== Your assignment ==
Return only what lies between the first line of the entries and the line containing "The width and height of the screenshot is (1440, 2209).", both lines included.

== Material provided ==
------------

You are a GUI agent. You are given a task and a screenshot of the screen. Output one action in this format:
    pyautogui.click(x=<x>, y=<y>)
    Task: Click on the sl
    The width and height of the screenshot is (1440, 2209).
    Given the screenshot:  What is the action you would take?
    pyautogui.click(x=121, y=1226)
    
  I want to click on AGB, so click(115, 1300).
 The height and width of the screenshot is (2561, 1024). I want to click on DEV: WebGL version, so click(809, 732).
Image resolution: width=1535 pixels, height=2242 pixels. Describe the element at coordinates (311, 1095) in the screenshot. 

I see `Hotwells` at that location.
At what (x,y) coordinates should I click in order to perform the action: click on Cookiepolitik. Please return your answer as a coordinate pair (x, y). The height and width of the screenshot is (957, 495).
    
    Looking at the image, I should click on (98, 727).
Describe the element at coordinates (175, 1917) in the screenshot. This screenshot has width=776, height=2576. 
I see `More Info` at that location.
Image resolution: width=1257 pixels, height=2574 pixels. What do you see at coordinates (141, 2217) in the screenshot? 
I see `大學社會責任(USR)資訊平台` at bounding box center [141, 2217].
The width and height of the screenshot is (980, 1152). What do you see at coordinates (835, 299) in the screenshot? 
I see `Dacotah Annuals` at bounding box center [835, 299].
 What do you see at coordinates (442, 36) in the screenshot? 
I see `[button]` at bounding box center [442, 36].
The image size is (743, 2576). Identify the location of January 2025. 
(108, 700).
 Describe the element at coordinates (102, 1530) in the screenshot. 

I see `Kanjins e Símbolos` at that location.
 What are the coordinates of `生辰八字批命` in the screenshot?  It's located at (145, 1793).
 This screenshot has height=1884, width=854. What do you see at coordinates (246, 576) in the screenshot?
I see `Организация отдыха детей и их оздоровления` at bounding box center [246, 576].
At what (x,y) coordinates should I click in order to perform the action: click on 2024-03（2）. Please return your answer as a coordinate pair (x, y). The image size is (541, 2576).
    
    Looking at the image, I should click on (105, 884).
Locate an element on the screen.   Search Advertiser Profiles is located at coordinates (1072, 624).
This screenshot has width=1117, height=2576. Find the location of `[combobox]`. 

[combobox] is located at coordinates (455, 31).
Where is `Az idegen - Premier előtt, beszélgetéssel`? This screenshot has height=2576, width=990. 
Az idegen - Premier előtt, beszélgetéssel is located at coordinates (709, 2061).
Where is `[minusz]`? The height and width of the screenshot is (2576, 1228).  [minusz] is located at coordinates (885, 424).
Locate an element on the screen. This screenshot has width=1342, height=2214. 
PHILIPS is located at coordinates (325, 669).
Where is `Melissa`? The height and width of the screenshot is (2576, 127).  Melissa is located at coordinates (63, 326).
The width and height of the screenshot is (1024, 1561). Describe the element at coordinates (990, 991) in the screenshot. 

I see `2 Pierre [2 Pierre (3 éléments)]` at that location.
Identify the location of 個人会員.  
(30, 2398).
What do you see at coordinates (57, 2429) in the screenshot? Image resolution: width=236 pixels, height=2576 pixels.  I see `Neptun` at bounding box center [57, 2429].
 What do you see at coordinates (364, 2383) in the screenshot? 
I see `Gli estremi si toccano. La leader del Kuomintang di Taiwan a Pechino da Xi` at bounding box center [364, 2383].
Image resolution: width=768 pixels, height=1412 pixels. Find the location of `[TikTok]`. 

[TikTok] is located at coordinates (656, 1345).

------------

== Reply to the task ==
You are a GUI agent. You are given a task and a screenshot of the screen. Output one action in this format:
    pyautogui.click(x=<x>, y=<y>)
    Task: Click on the sl
    The width and height of the screenshot is (1440, 2209).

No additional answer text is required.